У костров тоже возились мальчишки, распоряжался ими Славута. На следующий год парнишке проходить посвящение в охотники, а пока он старший над маленькими, руководит ими с толком. Коптить гусей не такая легкая работа, как могло показаться. Костры должны гореть ровно и при этом желательно сильно дымить. Именно дым прокоптит мясо.
Но не всякие ветки подойдут для такого костра, в него нельзя кинуть сосновый или еловый лапник – вкус будет безнадежно испорчен запахом хвои. Вот и следит Славута, чтобы мальчишки таскали не что попало, а только нужное, сам подкладывает валежник, подгоняет ленивых, придерживает торопыг. Хотя ленивых нет, слишком дорого время, когда можно запастись едой на следующую зиму. Всем надоело перебиваться чем придется, каждый старается внести свой вклад в общее дело.
Не успели набить гусей, как пришло время рыбы. И снова с утра до вечера горели коптильные костры, а женские руки разделывали и разделывали теперь уже рыбьи тушки.

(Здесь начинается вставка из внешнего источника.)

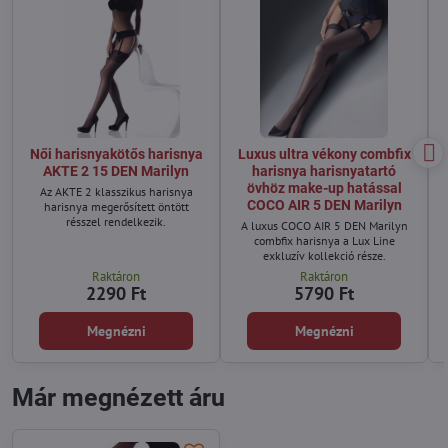
Női harisnyakötős harisnya
Luxus ultra vékony combfix
AKTE 2 15 DEN Marilyn
harisnya harisnyatartó
övhöz make-up hatással
Az AKTE 2 klasszikus harisnya
COCO AIR 5 DEN Marilyn
harisnya megerősített öntött
résszel rendelkezik.
A luxus COCO AIR 5 DEN Marilyn
combfix harisnya a Lux Line
exkluzív kollekció része.
Raktáron
Raktáron
2290 Ft
5790 Ft
Megnézni
Megnézni
Már megnézett áru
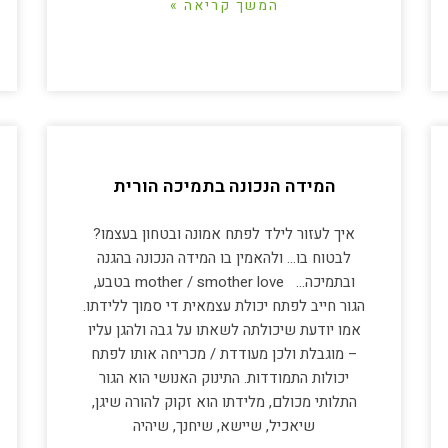
המשך קריאה »
המידה הנכונה בתמיכה הורית
איך לעזור לילד לפתח אמונה ובטחון בעצמו?
לבטוח בו… ולהאמין בו המידה הנכונה בהגנה
ובתמיכה… mother / smother love בטבע,
הגור חייב לפתח יכולת עצמאית די סמוך ללידתו.
אמו יודעת שיכולתה לשאתו על גבה ולהגן עליו
– מוגבלת ולכן מעודדת / מכריחה אותו לפתח
יכולות התמודדות. התינוק האנושי הוא הגור
התלותי מכולם, מלידתו הוא זקוק להורה שיגן,
שיאכיל, שיישא, שיחנך, שיהיה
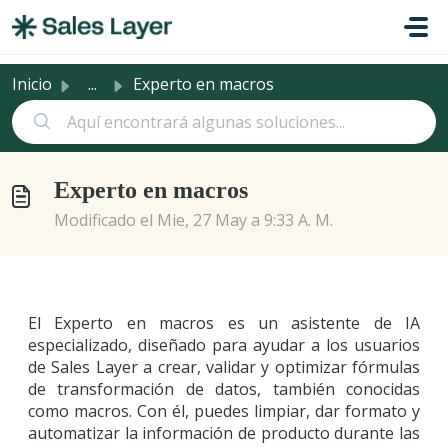
Saltar al contenido principal
Inicio
...
Experto en macros
Experto en macros
Modificado el Mie, 27 May a 9:33 A. M.
El Experto en macros es un asistente de IA
especializado, diseñado para ayudar a los usuarios
de Sales Layer a crear, validar y optimizar fórmulas
de transformación de datos, también conocidas
como macros. Con él, puedes limpiar, dar formato y
automatizar la información de producto durante las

Родовичи поняли, что если не лениться, то голод не грозит, лес и вода не прокормят только самого ленивого, а среди них таких не было.
Еще не сошел снег, а на пригорках, что посуше, из-под земли уже выглянули снежно-белые звездочки седмичника. Радовали глаз и зеленые побеги плывуна, густая зелень брусники… Вот-вот зацветет кислица, тогда ее листочки женщины будут добавлять в варево, и оно приобретет приятную кислинку.
Конечно, не все в этом лесу такое, как дома в Треполе, но уже подросли дети, и не ведавшие другой жизни, кроме как походной лесной. Они раньше взрослых освоили съедобные ягоды и растения, научились отыскивать то, что можно без опаски сунуть в рот. Не всегда это проходило безболезненно. Еще до Дивногорья Славута проглядел, и две овцы наелись зверобоя, пришлось их срочно прирезать, пока не подохли. Не раз кто-то из ребятни совал в рот даже волчьи ягоды, и сначала Илмере, а потом Поруси приходилось вызывать у них рвоту и подолгу отпаивать разными отварами. Однажды не справилась, и маленький Елень не выжил. Но такое случалось и дома.
Но постепенно слово «дом» у них все больше связывалось с каким-то будущим жильем, а не с Треполем. Словно до дома еще нужно дойти.
Небо с утра высокое, чистое, без облачка. Проснувшийся лес дышал туманом, значит, быть хорошему, погожему деньку.
Лес, он добрый: и накормит, и напоит, только не ленись брать, да не хватай лишнего. Этот закон люди знают хорошо – брать столько, сколько нужно, чтобы не пропадало зря. Тогда в следующий раз еще дастся. А начнешь зря зверя или птицу бить, зря рыбу сетями таскать, а потом оставлять тухнуть на берегу, вот и отвернется от тебя лес, закроется. Тогда страшно, тогда погибель.
Делают, конечно, запасы ягод, грибов, шишек, сушат травы, копают корни. Но это для студеной зимы, чтобы было из чего взвар сделать, чем хворь лечить, что в варево добавить. Умные хозяйки много разных отваров и секретов знают, много трав в купальскую ночь, да и в остальное время берут.
Когда-то такой была Илмера, казалось, каждую травинку, каждый листок ведала, не было для княжьей сестры секретов. Илмера погибла, но многое успела передать Поруси. Еще девочкой, когда только вышли в дальний путь, Илмера каждую минуточку рассказывала и показывала смышленой Поруси разные растения, старалась, чтоб запомнила, когда какое рвать, как применять. Словно чувствовала свою раннюю погибель.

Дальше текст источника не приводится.